Overview

Study of Truvada for HIV Pre Exposure Prophylaxis Using Daily Directly Observed Therapy to Look at Potential Interactions Between Truvada and Hormone Therapy

Status:
Completed

Trial end date:
2018-05-23

Target enrollment:
0

Participant gender:
All

Summary

Truvada (Emtricitabine or FTC and tenofovir disoproxil fumarate or TDF) has been approved for HIV prevention since 2012. Drug concentrations after receipt of oral Truvada for HIV Pre Exposure Prophylaxis (or PrEP) appeared to be lower in transgender women compared to Men who Have Sex with Men (MSM) in the iPrEx study, the landmark study of PrEP for HIV prevention. Concentrations were especially low among transgender women (TGW) reporting use of feminizing hormones. Reasons for the lower drug concentrations may be behavioral or biomedical, or a combination of both. While there are no systemic drug-drug interactions between TDF and oral contraception, there are known interactions involving these classes of medications with drug transporters that could affect drug concentrations in target tissues. Drug-drug interactions with natural estrogens and anti-androgenic agents used for gender affirming hormone therapy among transgender women have not been studied, neither have interactions between emtricitabine and female hormones. Concerns about the impact of PrEP on gender affirming hormone therapy is the main barrier for uptake of PrEP among transgender women. In addition, very little is known about TDF/FTC pharmacokinetics in transgender men using testosterone hormonal therapy. Drug-drug interactions with masculinizing hormones have never been properly investigated as trans gender men have not been formally involved in PrEP clinical trials or demonstrations projects.This small study will assess pharmacokinetic drug-drug interactions between tenofovir disoproxil fumarate/emtricitabine and cross-sex hormone therapy.
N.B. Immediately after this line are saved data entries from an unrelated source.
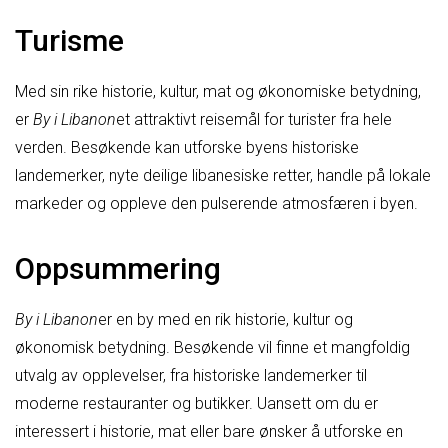
Turisme
Med sin rike historie, kultur, mat og økonomiske betydning,
er
By i Libanon
et attraktivt reisemål for turister fra hele
verden. Besøkende kan utforske byens historiske
landemerker, nyte deilige libanesiske retter, handle på lokale
markeder og oppleve den pulserende atmosfæren i byen.
Oppsummering
By i Libanon
er en by med en rik historie, kultur og
økonomisk betydning. Besøkende vil finne et mangfoldig
utvalg av opplevelser, fra historiske landemerker til
moderne restauranter og butikker. Uansett om du er
interessert i historie, mat eller bare ønsker å utforske en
The I-BrEATHe study is a substudy of the Triumph study, a culturally-relevant community-led PrEP demonstration project in transgender communities. The I- BrEATHe pharmacokinetic substudy will provide Truvada daily using directly observed therapy in 24 transgender women and 24 transgender men over a one month period, and will measure drug and hormone therapy levels in blood collected from participants.

Phase:

Phase 4

Accepts Healthy Volunteers?

Accepts Healthy Volunteers

Details

Lead Sponsor:

University of California, San Francisco

Collaborators:

California HIV/AIDS Research Program
San Francisco AIDS Foundation

Treatments:

Emtricitabine
Emtricitabine, Tenofovir Disoproxil Fumarate Drug Combination
Hormones
Tenofovir

Criteria

Inclusion Criteria:

All subjects:

- HIV antibody seronegative (negative HIV rapid test),

- 18 years or older,

- Has a smart phone with access to two-way video call capability,

- Willingness to be contacted for a short call every day for 4 weeks,

- Adequate renal function (creatinine clearance ≥ 60 ml/min estimated by the Cockcroft
Creatinine Clearance Formula),

- Provides written informed consent,

For Transgender women:

- Male assigned sex at birth, and self-reported current gender identity as "woman" or
"transgender women", or other trans-feminine spectrum identity,

- Current feminizing Hormone Therapy (HT) use for at least 6 months,

For Transgender men:

- Female assigned sex at birth, and self-reported current gender identity as "man" or
"transgender man", or other trans-masculine spectrum identity,

- Current masculinizing Hormone Therapy (HT) use for at least 6 months with testosterone

Exclusion Criteria

- Expects to change or discontinue current HT use during the 4 weeks study period,

- Signs of symptoms of acute viral syndrome,

- Use of FTC or TDF in the past 90 days

- Receiving ongoing therapy with any of the following:

AntiRetroviral Therapy, including nucleoside analogs, non-nucleoside reverse transcriptase
inhibitors, protease inhibitors or investigational antiretroviral agents interferon (alpha,
beta, or gamma) or interleukin (e.g., IL-2) therapy, aminoglycoside antibiotics,
amphotericin B, cidofovir, systemic chemotherapeutic agents, other agents with significant
nephrotoxic potential, other agents that may inhibit or compete for elimination via active
renal tubular secretion (e.g., probenecid), and/or other investigational agents

- Renal insufficiency documented as Creatinine Clearance < 60 ml/min

- For masculine-spectrum identifying persons, positive pregnancy test at screening

- At enrollment, has any other condition or factor that, based on the opinion of the
investigator or designee, would preclude provision of informed consent; make
participation in the study unsafe; complicate interpretation of study outcome data; or
otherwise interfere with achieving the study objectives.